Cooper and Company Britomart precinct redevelopment
Advising developer Cooper and Company on the tax impacts of its redevelopment of the Britomart precinct and lease of space to major commercial and retail tenants. This development is the largest historic restoration project to be undertaken in New Zealand and includes the development of major new buildings on Auckland's waterfront. Our work spans tax and GST advice on all aspects of the project including construction and finance, general corporate income tax advice and advising on tax disputes.
Parininihi ki Waitotara Incorporation (PKW) restructuring
Advising PKW, one of New Zealand's major corporate dairy farmers, in relation to the restructuring of its corporate structure.
Soho Property Limited land protection agreement
Advising Soho Property on all tax and legal matters relating to the establishment of New Zealand’s largest ever private land protection covenants, which extend to 53,000 ha of New Zealand’s alpine region creating one of the largest public walking access areas in New Zealand.
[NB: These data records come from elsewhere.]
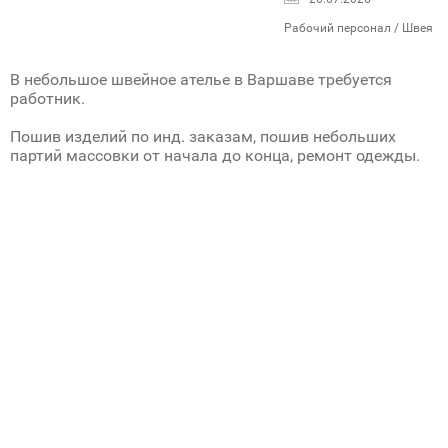
Рабочий персонал / Швея
В небольшое швейное ателье в Варшаве требуется
работник.
Пошив изделий по инд. заказам, пошив небольших
партий массовки от начала до конца, ремонт одежды.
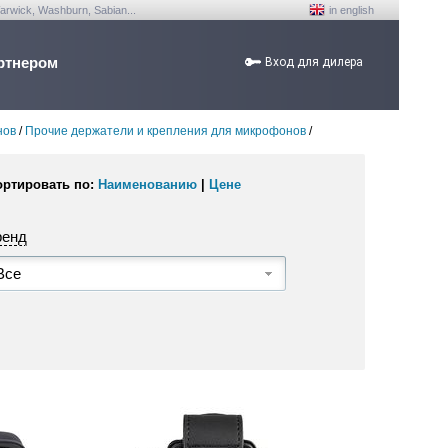
arwick, Washburn, Sabian...
in english
ртнером
Вход для дилера
нов
/
Прочие держатели и крепления для микрофонов
/
ортировать по:
Наименованию
|
Цене
ренд
Все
Optional Convertible Notes (OCN) funding arrangements
Advising a number of Australian listed companies on a dispute with the Inland Revenue Department over the use of OCNs to fund investments in New Zealand subsidiaries involving allegations of "tax avoidance”.
Our team represented Alesco New Zealand in what has become the test case regarding the use of OCNs in the High Court and Court of Appeal. Leave was granted to appeal to the Supreme Court but the case was resolved between the parties before that hearing.
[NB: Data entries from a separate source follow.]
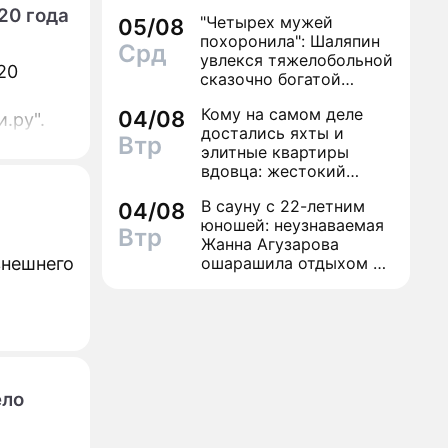
сестру
20 года
"Четырех мужей
05/08
похоронила": Шаляпин
Срд
увлекся тяжелобольной
20
сказочно богатой
дамой
Кому на самом деле
04/08
.ру".
достались яхты и
Втр
элитные квартиры
вдовца: жестокий
финал легенды шансона
В сауну с 22-летним
04/08
Вилли Токарева
юношей: неузнаваемая
Втр
Жанна Агузарова
внешнего
ошарашила отдыхом с
молодым фаворитом
ело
The OCN cases involved a number of significant issues relating to the application of New Zealand’s anti-avoidance law.
Convertible note funding arrangements
Acting for a number of New Zealand subsidiaries of international groups in dispute with the Inland Revenue Department involving an allegation of “tax avoidance” in relation to the entry into convertible note funding arrangements in the mid-2000s to fund New Zealand operations (including investment acquisitions and refinancing). The cases involve novel and important issues and the outcome will be significant in terms of the development of New Zealand anti-avoidance law. Each of the transactions is entered into to fund entirely legitimate (non-tax related) activity.
Representing Sovereign (owned by ASB) in a complex tax challenge proceeding at the High Court and Court of Appeal against the Inland Revenue Department relating to the income tax treatment of certain payments made under life reinsurance treaties entered into by Sovereign with German reinsurers.
New Zealand Thoroughbred Racing (NZTR)
Advising NZTR, the national regulatory body for all race clubs, on a dispute with Inland Revenue Department in connection with the GST treatment of stake payments. Court proceedings are expected to be filed this year.
This is a high-profile client, involves important legal principles, and the dispute has industry-wide implications.
Advising a number of charitable entities in relation to disputes with the Inland Revenue Department and Department of Internal Affairs in connection with their status as tax-exempt charitable entities.
Advised one of New Zealand’s largest listed companies on the FATCA status of captive treasury companies. This work involved consideration of the relationship between the New Zealand Intergovernmental Agreement and the US Treasury Regulations, and the ability to choose between those two sets of rules to achieve a desirable outcome for the client.
Advised an Australian listed insurance company on the FATCA status of its New Zealand subsidiaries. This work involved consideration of whether the insurer could be a specified insurance company, and the distinction between active and passive non-financial foreign entities in an insurance context. Our work gave the client clarity on how to represent its status under FATCA in arrangements with US counterparties.